MECHANICS: Whether you're writing fact or fiction, prose or poetry, the "holy grail" that you're striving for is immersion. This is an area that no author, myself included, ever wants to talk about: "I've done all this work, and you want to argue over a comma?" But those commas are important. What you're really doing as a writer is weaving a magic spell around your reader, and your reader wants you to succeed. He wants to escape his mundane world for a period and lose himself in your creation. Errors in spelling and grammar, typos, "there" vs. "their" issues, use of words inconsistent with their actual meanings, all yank him out of his immersion while he backtracks to re-read and puzzle out what you meant to say. This is never good, and this is the section that deals with that.
         *Star**Star**Star**Star**Star* I have already taken you to task over the lack of paragraphs, and won't repeat that here. Other than that, the only error I see is that sheith is spelled sheath. I won't deduct further for one misspelled word, so congratulations on a job well done in this difficult category.
         And here's a freebie to keep for the rest of your writing life: You write, One last thing to try, he thought to himself.

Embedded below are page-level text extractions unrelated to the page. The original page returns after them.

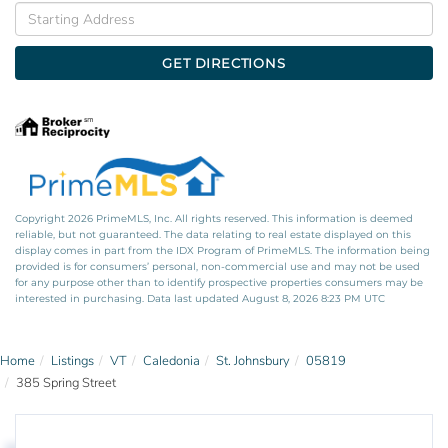
Driving
Directions
GET DIRECTIONS
Copyright 2026 PrimeMLS, Inc. All rights reserved. This information is deemed
reliable, but not guaranteed. The data relating to real estate displayed on this
display comes in part from the IDX Program of PrimeMLS. The information being
provided is for consumers’ personal, non-commercial use and may not be used
for any purpose other than to identify prospective properties consumers may be
interested in purchasing. Data last updated August 8, 2026 8:23 PM UTC
Home
Listings
VT
Caledonia
St. Johnsbury
05819
385 Spring Street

Unless you're writing science fiction about a telepath, who else is he going to think to?

CHARACTERS: This section discusses all aspects of the characters, the way they look, act, and talk, as well as the development and presentation of backstory. Allow me to present "Tyler's Axiom:" Characters are fiction. Rich, multifaceted characters with compelling backstories will seize the reader in a grip that will not be denied, and drag him into their narrative, because he can't abide the thought of not knowing what will happen to them. Conversely, lazy, shallow stereotypes will ruin any story regardless of its other qualities, because the reader will be unable to answer the second question of fiction: Why do I care?
         *Star**Star**Star**Star**Star* Terrance, the DJ, is the only character who matters, and despite this being told in third-person, we ride in his head from start to finish. Everyone else is shadows in the distance, but him we understand, this man who lives at the whim of others, and on the edge of panic. Beautiful job.

SETTINGS: This section deals with the locations you've established for your action, the ways in which they affect that action, and your ability to describe them clearly and concisely. You could say that this aspect answers (or fails to answer) the first question of fiction, What's going on here? Setting can be used to challenge a character, to highlight a skill or quality, to set the mood of a scene without overtly saying a single thing about it, and a host of lesser impacts too numerous to mention. You might think of it as a print artist's equivalent of a movie's "mood music," always important yet never intrusive. All in all, a pretty big deal, then. So how did you do?
         *Star**Star**Star**Star**Star* Dance club with dJ. Simple, everone knows what this looks like, so your story doesn't have to bog down for a minute with a page of description. I usually say "good choice" when an author places the story in a familiar setting, but this could hardly be anywhere else. Still, good choice!

SUMMARY: *Star**Star**Star**Star**Star* And there you have my words of "wisdom." I hope that I have presented my opinions in a way that is constructive, and that you will find helpful to your endeavors going forward. I thank you for sharing and exposing your work to the whims of public opinion, and I wish you a thrilling journey to wherever your writing takes you.